Transcribe exactly the lines that fall between the one holding "увеличиваются большие полушария, но" and the one holding "значением зрения в", inclusive, from the entries below.
* * *
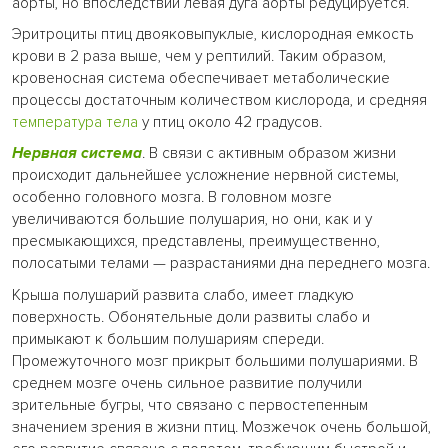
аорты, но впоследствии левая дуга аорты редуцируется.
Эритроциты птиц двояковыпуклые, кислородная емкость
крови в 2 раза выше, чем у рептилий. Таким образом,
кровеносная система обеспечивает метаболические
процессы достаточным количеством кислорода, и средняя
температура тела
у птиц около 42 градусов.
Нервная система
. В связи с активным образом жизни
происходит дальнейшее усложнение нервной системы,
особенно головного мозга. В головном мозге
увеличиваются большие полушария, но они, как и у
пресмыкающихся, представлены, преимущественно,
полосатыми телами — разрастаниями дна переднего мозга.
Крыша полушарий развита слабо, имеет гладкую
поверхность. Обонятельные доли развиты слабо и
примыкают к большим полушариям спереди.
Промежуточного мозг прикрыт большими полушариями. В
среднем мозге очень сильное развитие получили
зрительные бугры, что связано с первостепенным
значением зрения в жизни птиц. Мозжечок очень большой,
* * *
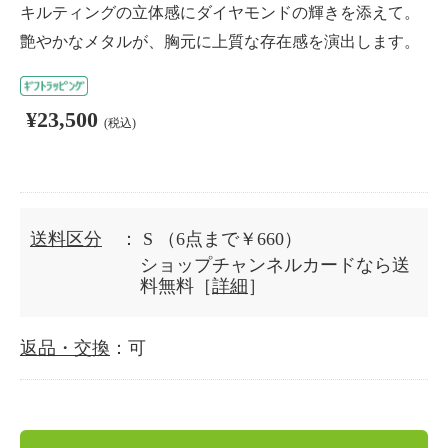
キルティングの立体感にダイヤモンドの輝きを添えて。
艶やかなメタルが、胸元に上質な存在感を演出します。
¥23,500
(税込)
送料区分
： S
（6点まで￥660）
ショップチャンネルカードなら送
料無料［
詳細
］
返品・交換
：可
* * *
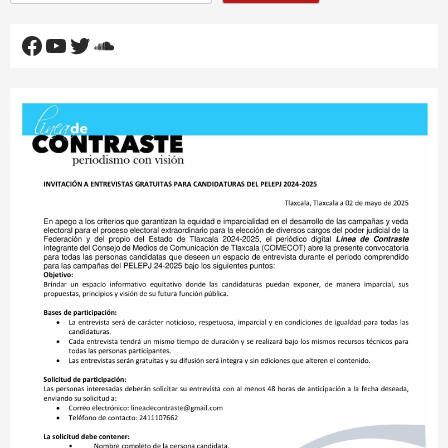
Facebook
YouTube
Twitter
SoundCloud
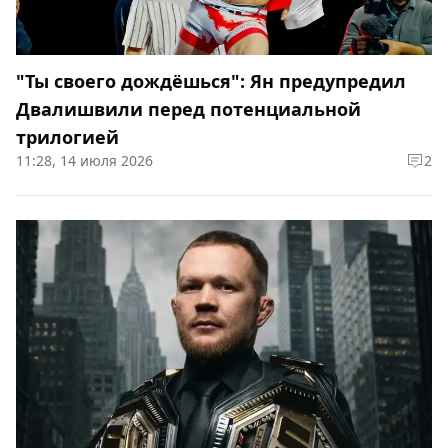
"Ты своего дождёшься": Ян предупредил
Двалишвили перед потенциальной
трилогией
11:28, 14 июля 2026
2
* * *
SOLUTION
увеличиваются большие полушария, но они, как и у
пресмыкающихся, представлены, преимущественно,
полосатыми телами — разрастаниями дна переднего мозга.
Крыша полушарий развита слабо, имеет гладкую
поверхность. Обонятельные доли развиты слабо и
примыкают к большим полушариям спереди.
Промежуточного мозг прикрыт большими полушариями. В
среднем мозге очень сильное развитие получили
зрительные бугры, что связано с первостепенным
значением зрения в жизни птиц. Мозжечок очень большой,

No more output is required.